START THE RECORDS
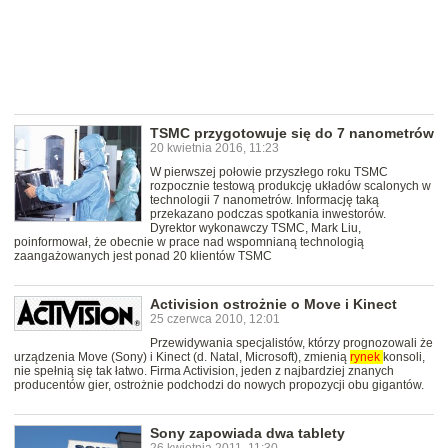
TSMC przygotowuje się do 7 nanometrów
20 kwietnia 2016, 11:23
W pierwszej połowie przyszłego roku TSMC
rozpocznie testową produkcję układów scalonych w
technologii 7 nanometrów. Informację taką
przekazano podczas spotkania inwestorów.
Dyrektor wykonawczy TSMC, Mark Liu,
poinformował, że obecnie w prace nad wspomnianą technologią
zaangażowanych jest ponad 20 klientów TSMC
Activision ostrożnie o Move i Kinect
25 czerwca 2010, 12:01
Przewidywania specjalistów, którzy prognozowali że
urządzenia Move (Sony) i Kinect (d. Natal, Microsoft), zmienią
rynek
konsoli,
nie spełnią się tak łatwo. Firma Activision, jeden z najbardziej znanych
producentów gier, ostrożnie podchodzi do nowych propozycji obu gigantów.
Sony zapowiada dwa tablety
END THE RECORDS
**TASK TO CARRY OUT:**
Each line above that carries the string "Activision" has to be returned.

**OUTPUT OF THE TASK:**
Activision ostrożnie o Move i Kinect
nie spełnią się tak łatwo. Firma Activision, jeden z najbardziej znanych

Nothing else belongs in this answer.